If I were to implement a garbage collected interpreted language in C, how can I go about providing precise (i.e. not conservative) garbage collection without writing my own
If you want a precise GC (not a conservative one, like Boehm's GC, which performs quite well in practice) you should track local pointer (to GC-ed data) variables, or else invoke the GC only with a nearly empty call stack when you are sure there are no such local variables (btw, the GCC compiler has such a mark&sweep garbage collector - with marking routines generated by some specialized gengtype
C++ code generator; that GGC is invoked only between passes). Of course you should also track global (including static, or thread local) pointer (to GC-ed data) variables also.

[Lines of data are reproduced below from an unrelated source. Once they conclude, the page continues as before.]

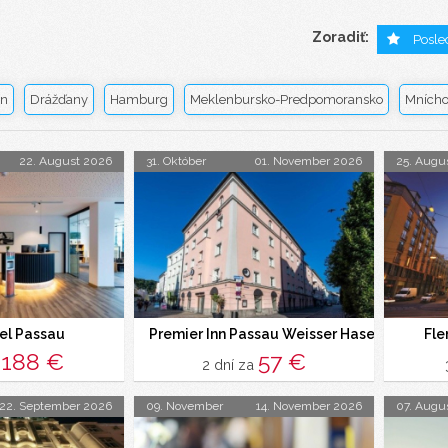
Zoradiť:
Posle
ín
Drážďany
Hamburg
Meklenbursko-Predpomoransko
Mních
22. August 2026
31. Október
01. November 2026
25. Augu
tel Passau
Premier Inn Passau Weisser Hase Hotel (Ex.
Fle
188 €
57 €
a
2 dní za
22. September 2026
09. November
14. November 2026
07. Augu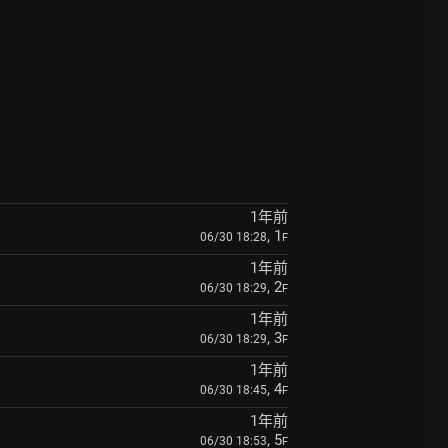
1年前
, 1
06/30 18:28
F
1年前
, 2
06/30 18:29
F
1年前
, 3
06/30 18:29
F
1年前
, 4
06/30 18:45
F
1年前
, 5
06/30 18:53
F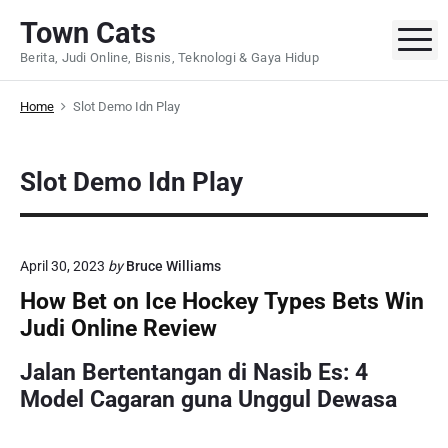
S
Town Cats
k
M
Berita, Judi Online, Bisnis, Teknologi & Gaya Hidup
i
p
Home
Slot Demo Idn Play
t
o
c
Slot Demo Idn Play
o
n
t
e
April 30, 2023
by
Bruce Williams
n
How Bet on Ice Hockey Types Bets Win
t
Judi Online Review
Jalan Bertentangan di Nasib Es: 4
Model Cagaran guna Unggul Dewasa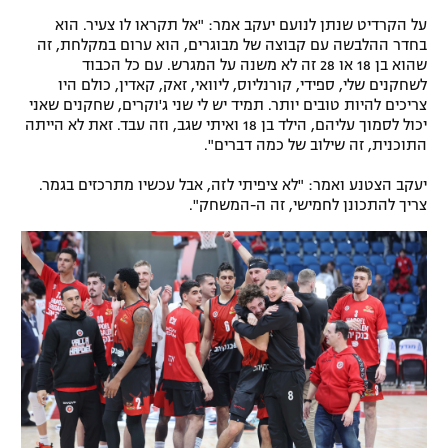
על הקרדיט שנתן לנועם יעקב אמר: "אל תקראו לו צעיר. הוא
בחדר ההלבשה עם קבוצה של מבוגרים, הוא ערום במקלחת, זה
שהוא בן 18 או 28 זה לא משנה על המגרש. עם כל הכבוד
לשחקנים שלי, ספידי, קורנליוס, ליוואי, זאק, קאדין, כולם היו
צריכים להיות טובים יותר. תמיד יש לי שני ג'וקרים, שחקנים שאני
יכול לסמוך עליהם, הילד בן 18 ואיתי שגב, וזה עבד. זאת לא הייתה
התוכנית, זה שילוב של כמה דברים".
יעקב הצטנע ואמר: "לא ציפיתי לזה, אבל עכשיו מתרכזים בגמר.
צריך להתכונן לחמישי, זה ה-המשחק".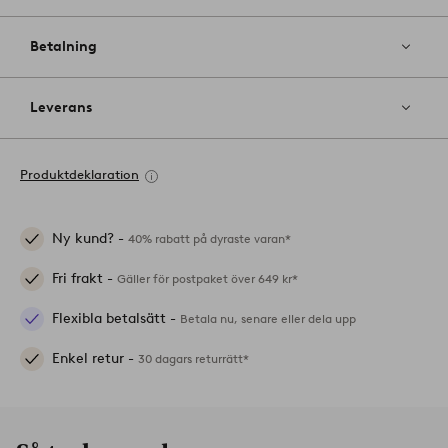
Betalning
Leverans
Produktdeklaration
Ny kund? -
40% rabatt på dyraste varan*
Fri frakt -
Gäller för postpaket över 649 kr*
Flexibla betalsätt -
Betala nu, senare eller dela upp
Enkel retur -
30 dagars returrätt*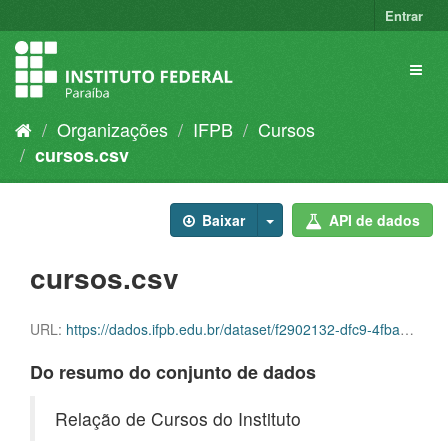
Entrar
Organizações
IFPB
Cursos
cursos.csv
Baixar
API de dados
cursos.csv
URL:
https://dados.ifpb.edu.br/dataset/f2902132-dfc9-4fba-98ab-40346075224e/resource/d6314b94-1623-4aa6-9e73-cf2cbd227ac3/download/cursos.csv
Do resumo do conjunto de dados
Relação de Cursos do Instituto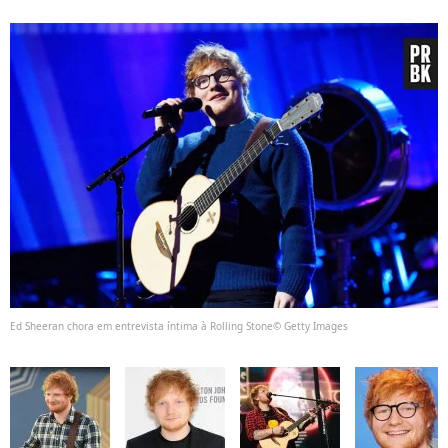
Ed Sheeran chora em entrevista íntima à Rolling Stone© Getty Images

Alternatively, have some bytecode virtual machine (like OCaml or NekoVM have), then the local GC-ed variables are those in the stacks and/or registers of your bytecode VM, and you trigger your GC at specific and carefully chosen points of your VM interpreter. (See this explanation of Ocaml GC).
You should read more about Garbage Collection techniques, see the GC handbook.
If your GC is copying generational, you need to implement write barriers (to handle mutation of old data pointing to new zone). You could use my old Qish GC (which I don't maintain much anymore), or Ravenbrook's MPS, or write your own generational copying GC (this is not that hard in theory, but debugging GCs is a nightmare in practice, so it is a lot of work).
You probably want to use some macro tricks (like my Qish does) to help keeping your local variables. See the Living in harmony with the garbage collector section of Ocaml documentation as an example (or look inside Qish).
Notice that a generational copying GC is not friendly to handle in manually written C code (because you need to explicitly keep local pointers, and because you need a write barrier to remember when an old value is modified to have a pointer to the new generation). If you want to do that, your C code should be in A-normal form (you cannot code x=f(g(y),z);
but you need to code temp=g(y); x=f(temp,z);
and add temp
as a local variable, assuming that x
, y
, z
are local GC-ed variables and that both f
and g
return a GC-ed pointer). In practice it is much easier to generate the C code. See my MELT domain specific language (to extend and customize GCC) as an example.
If your language is genuinely multithreaded (several mutator threads allocating in parallel), then coding a GC becomes quite tricky. It might take several months of work (and is probably a nightmare to debug).
Actually, I would today recommend using Boehm's GC (notice that it is multithread friendly). A naive mark&sweep handcoded GC would probably not be faster than Boehm's GC. And you won't be able (and I don't recommend) to use GGC, the garbage collector internal to GCC (which, IMNSHO, is not very good; it was a dirty hack design many years ago).
BTW, you might consider customizing -e.g. with MELT- the GCC compiler (by adding some application specific __attribute__
or #pragma
) to help your GC. With some work, you could generate some of the marking routines, etc. However, that approach might be quite painful (I really don't know). Notice that MELT (free software, GPLv3+) contains a copying generational GC whose old generation is the GGC heap, so you could at least look inside the code of melt-runtime.cc
PS. I also recommend Queinnec's book: Lisp In Small Pieces; it has some interesting material about GC and their connection to programming languages, and it is a great book to read when you are implementing an interpreter. Scott's book on Programming Languages Pragmatics is also worth reading.